What happens when we do not value the knowledge and expertise that people bring to the encounter about their pain, their selves, their lives? When we do not value our own knowledge about what it means to be in pain, to be human, to seek care?
When an experience does not fit into a biomedical box, does not fit into what we’ve been taught to value, does not match our own experiences, we simply just don’t believe it. We begin from a place of distrust. A place of invalidation.
It’s a shitty place to be, that place of invalidation. None of us want to be there. And the reality is that all of us are likely to be patients some day, or someone we love will be a patient. And these invalidating examples will make up some part of our experience in the healthcare system. Whether that part is large or small depends on a lot of factors that I’ve explored elsewhere, but even the most privileged among us often have a shitty time of it.
That’s messed up.
How did we get here? How do we get outta here? It’s not a bunch of bad actors treating people poorly that we need to get rid of somehow. We’re all swimming in this sea of distrust, born (at least in part) of a need to objectify and prove human experiences of pain and suffering. We all play a role in maintaining the status quo.
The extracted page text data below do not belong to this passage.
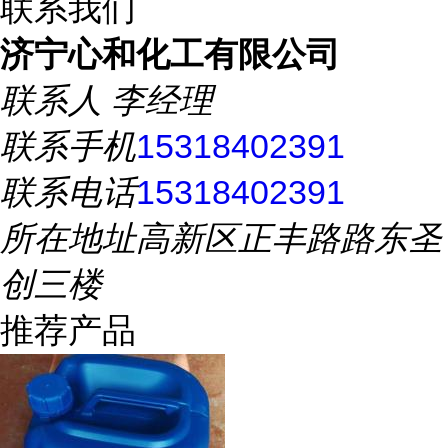
联系我们
济宁心和化工有限公司
联系人
李经理
联系手机
15318402391
联系电话
15318402391
所在地址
高新区正丰路路东圣
创三楼
推荐产品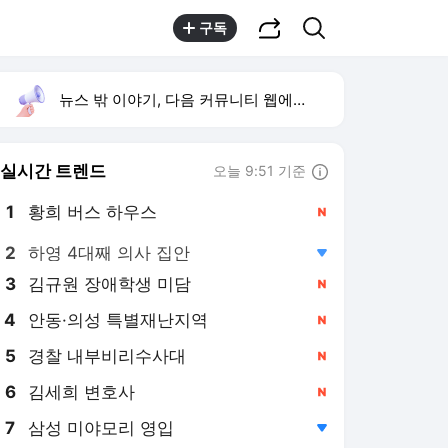
공유하기
검색
구독
뉴스 밖 이야기, 다음 커뮤니티 웹에서 보기
실시간 트렌드
오늘 9:51 기준
툴팁보기
1
황희 버스 하우스
,신규
2
하영 4대째 의사 집안
,하락
3
김규원 장애학생 미담
,신규
4
안동·의성 특별재난지역
,신규
5
경찰 내부비리수사대
,신규
6
김세희 변호사
,신규
7
삼성 미야모리 영입
,하락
Challenging and changing the status quo
At the recent NZPS Annual Meeting I critiqued the evidence hierarchy and evidence-based medicine in one of my presentations. I was approached afterward and warned/told not to do so so strongly (very nicely by a nice person, but still), because EBM started from a place of protecting patients from snake-oil salesmen and the like. I don’t know about that. I’m sure we could interrogate the motivations a bit and find it wasn’t so altruistic after all.
Even if it was all about the patients (but could it be, really, when it didn’t even include them in the process?), shouldn’t we then be alarmed and angry about how EBM has been used against patients? How it’s been used to deny their experiences, their humanity, their trustworthiness, their worth? And thus used to deny them compassion and treatment and care? Shouldn’t that be a reason to challenge it, interrogate the roots of the problems, make it better?
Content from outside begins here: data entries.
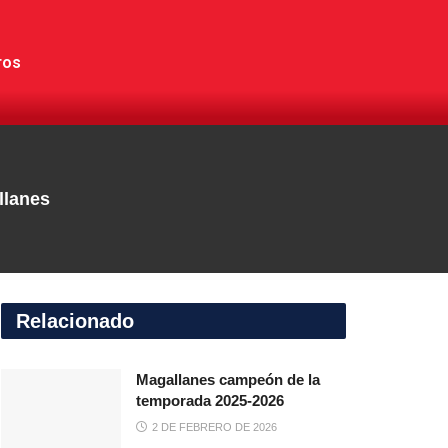
ros
llanes
Relacionado
Magallanes campeón de la
temporada 2025-2026
2 DE FEBRERO DE 2026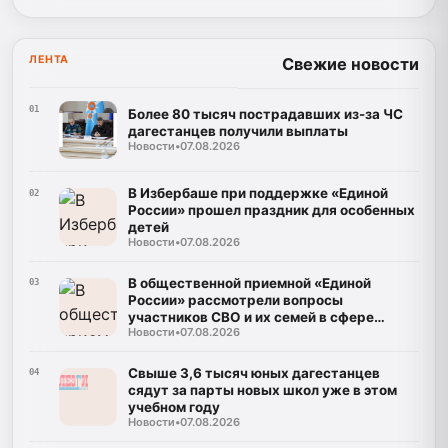
ЛЕНТА
Свежие новости
01
Более 80 тысяч пострадавших из-за ЧС
дагестанцев получили выплаты
Новости
•
07.08.2026
В Избербаше при поддержке «Единой
02
России» прошел праздник для особенных
детей
Новости
•
07.08.2026
В общественной приемной «Единой
03
России» рассмотрели вопросы
участников СВО и их семей в сфере
Новости
•
07.08.2026
образования
Свыше 3,6 тысяч юных дагестанцев
04
сядут за парты новых школ уже в этом
учебном году
Новости
•
07.08.2026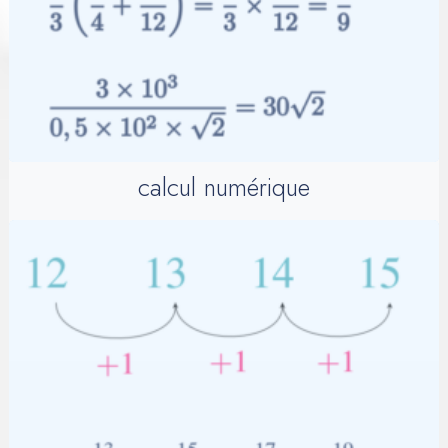
calcul numérique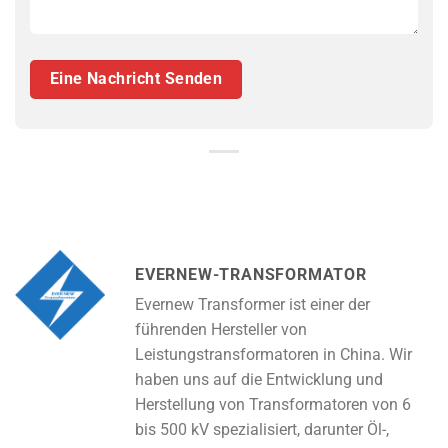
EVERNEW-TRANSFORMATOR
Evernew Transformer ist einer der
führenden Hersteller von
Leistungstransformatoren in China. Wir
haben uns auf die Entwicklung und
Herstellung von Transformatoren von 6
bis 500 kV spezialisiert, darunter Öl-,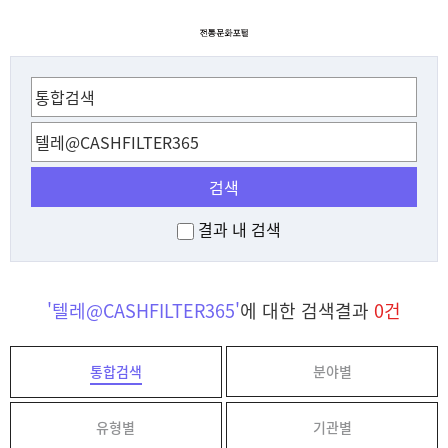
검색
결과 내 검색
'텔레@CASHFILTER365'
에 대한 검색결과
0건
통합검색
분야별
유형별
기관별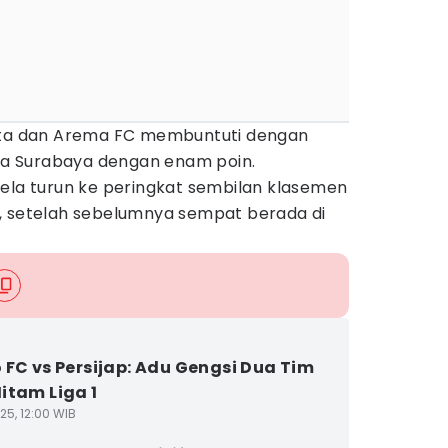
arta dan Arema FC membuntuti dengan
aya Surabaya dengan enam poin.
rela turun ke peringkat sembilan klasemen
, setelah sebelumnya sempat berada di
 FC vs Persijap: Adu Gengsi Dua Tim
itam Liga 1
25, 12:00 WIB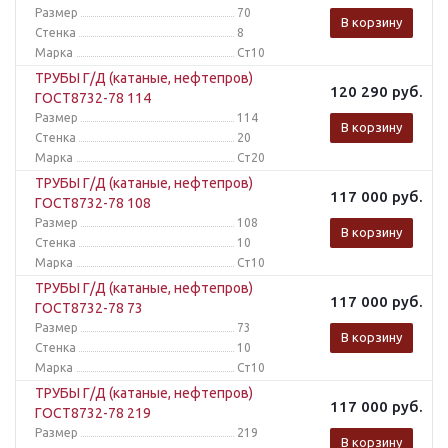
Размер
70
В корзину
Стенка
8
Марка
Ст10
ТРУБЫ Г/Д (катаные, нефтепров)
120 290
руб.
ГОСТ8732-78 114
Размер
114
В корзину
Стенка
20
Марка
Ст20
ТРУБЫ Г/Д (катаные, нефтепров)
117 000
руб.
ГОСТ8732-78 108
Размер
108
В корзину
Стенка
10
Марка
Ст10
ТРУБЫ Г/Д (катаные, нефтепров)
117 000
руб.
ГОСТ8732-78 73
Размер
73
В корзину
Стенка
10
Марка
Ст10
ТРУБЫ Г/Д (катаные, нефтепров)
117 000
руб.
ГОСТ8732-78 219
Размер
219
В корзину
The status quo isn’t just harmful for patients, it’s harmful for clinicians, for health professionals, for researchers, for academics, for policymakers, for educators, for society, for all of us. We are all humans, after all.
We all operate within these shitty systems. And, for far too long, too many of us have upheld them, like the man so worried about me challenging EBM from my small stage.
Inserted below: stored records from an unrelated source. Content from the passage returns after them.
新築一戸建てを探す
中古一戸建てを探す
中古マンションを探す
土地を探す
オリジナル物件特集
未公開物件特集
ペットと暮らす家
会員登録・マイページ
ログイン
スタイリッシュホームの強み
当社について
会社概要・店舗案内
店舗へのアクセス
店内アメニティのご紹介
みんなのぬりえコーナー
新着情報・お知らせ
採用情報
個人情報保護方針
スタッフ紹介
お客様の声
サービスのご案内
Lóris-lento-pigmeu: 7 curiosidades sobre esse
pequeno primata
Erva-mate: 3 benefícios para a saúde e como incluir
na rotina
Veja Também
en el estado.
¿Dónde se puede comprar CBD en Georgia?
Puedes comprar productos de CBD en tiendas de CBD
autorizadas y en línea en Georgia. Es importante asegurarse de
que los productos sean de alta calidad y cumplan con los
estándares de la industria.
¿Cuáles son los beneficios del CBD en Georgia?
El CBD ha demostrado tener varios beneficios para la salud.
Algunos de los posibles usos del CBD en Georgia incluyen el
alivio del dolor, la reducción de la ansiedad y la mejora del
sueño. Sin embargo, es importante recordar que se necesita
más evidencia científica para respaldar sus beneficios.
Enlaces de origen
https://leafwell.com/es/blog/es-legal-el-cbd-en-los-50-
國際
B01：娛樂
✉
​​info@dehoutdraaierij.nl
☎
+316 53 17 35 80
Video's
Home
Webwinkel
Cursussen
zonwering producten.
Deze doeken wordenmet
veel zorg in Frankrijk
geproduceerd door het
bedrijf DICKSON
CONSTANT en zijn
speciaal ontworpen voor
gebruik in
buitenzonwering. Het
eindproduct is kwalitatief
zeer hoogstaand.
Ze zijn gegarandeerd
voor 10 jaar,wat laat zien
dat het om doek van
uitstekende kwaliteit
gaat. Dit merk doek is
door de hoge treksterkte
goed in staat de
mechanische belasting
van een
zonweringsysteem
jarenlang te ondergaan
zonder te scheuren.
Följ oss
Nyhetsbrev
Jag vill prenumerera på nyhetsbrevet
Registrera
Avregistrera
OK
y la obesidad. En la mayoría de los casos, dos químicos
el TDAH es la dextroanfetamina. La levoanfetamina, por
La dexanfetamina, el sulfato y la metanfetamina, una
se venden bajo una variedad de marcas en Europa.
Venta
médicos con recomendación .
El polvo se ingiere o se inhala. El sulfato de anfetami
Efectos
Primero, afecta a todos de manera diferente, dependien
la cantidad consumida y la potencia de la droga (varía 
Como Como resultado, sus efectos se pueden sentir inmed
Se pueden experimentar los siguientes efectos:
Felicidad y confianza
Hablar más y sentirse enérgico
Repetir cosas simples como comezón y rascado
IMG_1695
We don’t have to keep doing things the way they’ve always been done
We can be more reflective, more challenging, more inquisitive about why we believe the things we believe, how we know the things we know, why we do the things we do.
We can change things. We can change the shitty system. Especially if we come together to do so.
I’ve already written more than I intended, and there will surely be more to come, but I’ll leave you with couple questions I’d love to discuss in the comments:
What would happen if we started from a place of believing people when they say they have pain? What if we started from a place of validating their experiences? Their humanity?
What would it take to just believe people with pain?
As always, thanks for being here.
You made it to our Cedar Grove! My Mum will be thrilled. Thanks for making the trip all the way down South.
Whenever I (as a General Practitioner, Pain Doctor and researcher) am giving a teaching session about pain, I always begin by asking people to define "pain". After discussing a few approaches to such a definition, I then present two on a slide: (1) the IASP definition (which I think is good); and (2) "pain is what the person says it is." In fact, the latter is almost a cliché, in my experience, and has always been received positively. So that makes me wonder how we got from that understanding to the point that you're describing in your excellent article - a point which I fully recognise, and do my best to address in my own practice. Thank you.